**WHAT THIS TASK INVOLVES**. Every line containing the word "rights" is to be copied from the data below.

Transcribed page contents:

== == ==

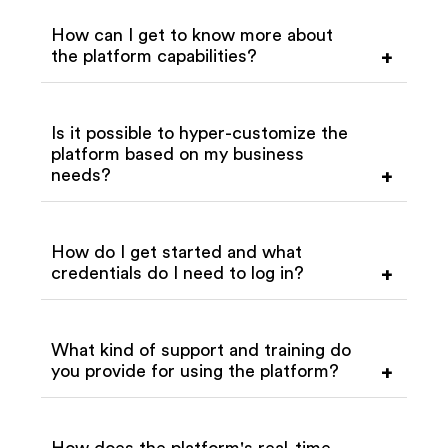
How can I get to know more about
the platform capabilities?
+
Is it possible to hyper-customize the
platform based on my business
needs?
+
How do I get started and what
credentials do I need to log in?
+
What kind of support and training do
you provide for using the platform?
+
How does the platform's real-time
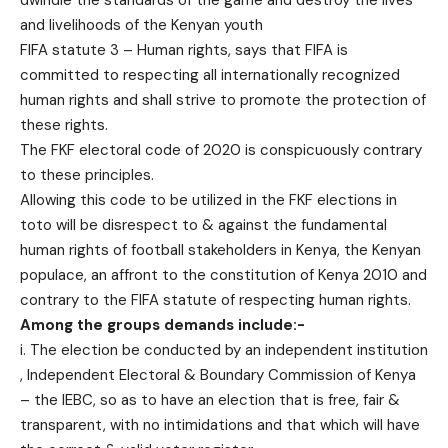
and livelihoods of the Kenyan youth
FIFA statute 3 – Human rights, says that FIFA is
committed to respecting all internationally recognized
human rights and shall strive to promote the protection of
these rights.
The FKF electoral code of 2020 is conspicuously contrary
to these principles.
Allowing this code to be utilized in the FKF elections in
toto will be disrespect to & against the fundamental
human rights of football stakeholders in Kenya, the Kenyan
populace, an affront to the constitution of Kenya 2010 and
contrary to the FIFA statute of respecting human rights.
Among the groups demands include:-
i. The election be conducted by an independent institution
, Independent Electoral & Boundary Commission of Kenya
– the IEBC, so as to have an election that is free, fair &
transparent, with no intimidations and that which will have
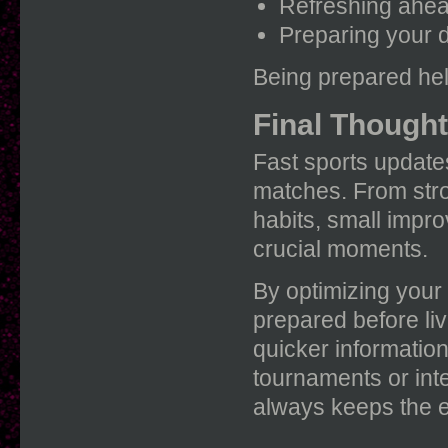
Refreshing ahead
Preparing your d
Being prepared hel
Final Though
Fast sports update
matches. From stro
habits, small impr
crucial moments.
By optimizing your
prepared before li
quicker informatio
tournaments or inte
always keeps the e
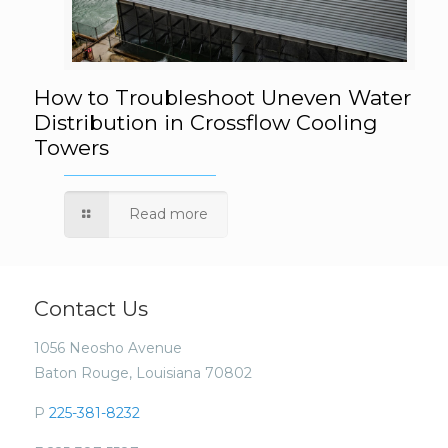
How to Troubleshoot Uneven Water
How to Troubleshoot Uneven Water
Distribution in Crossflow Cooling
Towers
Distribution in Crossflow Cooling Towers
Read more
Contact Us
1056 Neosho Avenue
Baton Rouge, Louisiana 70802
P
225-381-8232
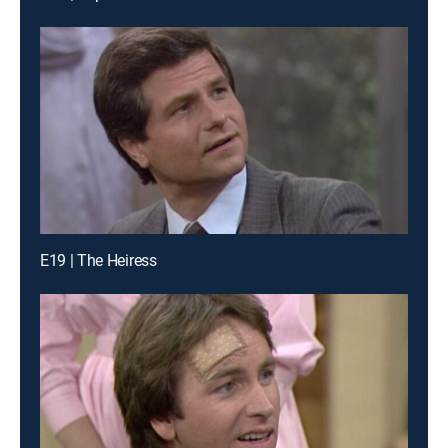
E19 | The Heiress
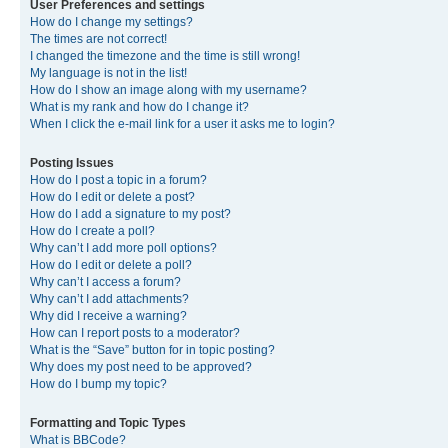
User Preferences and settings
How do I change my settings?
The times are not correct!
I changed the timezone and the time is still wrong!
My language is not in the list!
How do I show an image along with my username?
What is my rank and how do I change it?
When I click the e-mail link for a user it asks me to login?
Posting Issues
How do I post a topic in a forum?
How do I edit or delete a post?
How do I add a signature to my post?
How do I create a poll?
Why can’t I add more poll options?
How do I edit or delete a poll?
Why can’t I access a forum?
Why can’t I add attachments?
Why did I receive a warning?
How can I report posts to a moderator?
What is the “Save” button for in topic posting?
Why does my post need to be approved?
How do I bump my topic?
Formatting and Topic Types
What is BBCode?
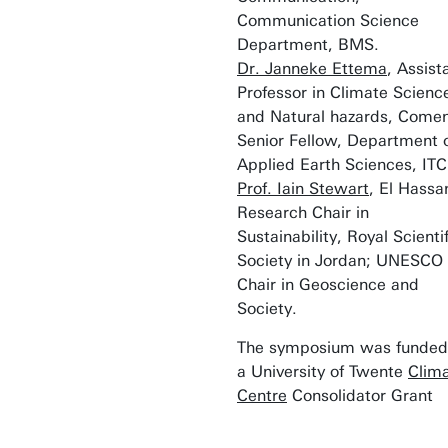
Communication Science
Department, BMS.
Dr. Janneke Ettema
, Assist
Professor in Climate Scienc
and Natural hazards, Comen
Senior Fellow, Department 
Applied Earth Sciences, ITC
Prof. Iain Stewart
, El Hassa
Research Chair in
Sustainability, Royal Scientif
Society in Jordan; UNESCO
Chair in Geoscience and
Society.
The symposium was funded
a University of Twente
Clim
Centre
Consolidator Grant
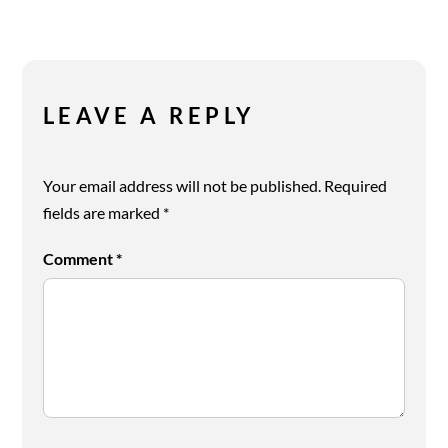
LEAVE A REPLY
Your email address will not be published.
Required
fields are marked
*
Comment
*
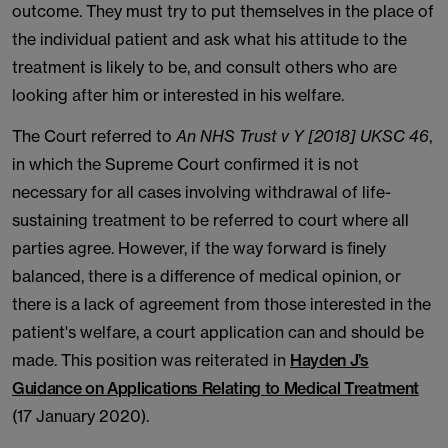
outcome. They must try to put themselves in the place of
the individual patient and ask what his attitude to the
treatment is likely to be, and consult others who are
looking after him or interested in his welfare.
The Court referred to
An NHS Trust v Y [2018] UKSC 46
,
in which the Supreme Court confirmed it is not
necessary for all cases involving withdrawal of life-
sustaining treatment to be referred to court where all
parties agree. However, if the way forward is finely
balanced, there is a difference of medical opinion, or
there is a lack of agreement from those interested in the
patient's welfare, a court application can and should be
made. This position was reiterated in
Hayden J’s
Guidance on Applications Relating to Medical Treatment
(17 January 2020).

== == ==

**YOUR RESPONSE**.
FIFA statute 3 – Human rights, says that FIFA is
human rights and shall strive to promote the protection of
these rights.
human rights of football stakeholders in Kenya, the Kenyan
contrary to the FIFA statute of respecting human rights.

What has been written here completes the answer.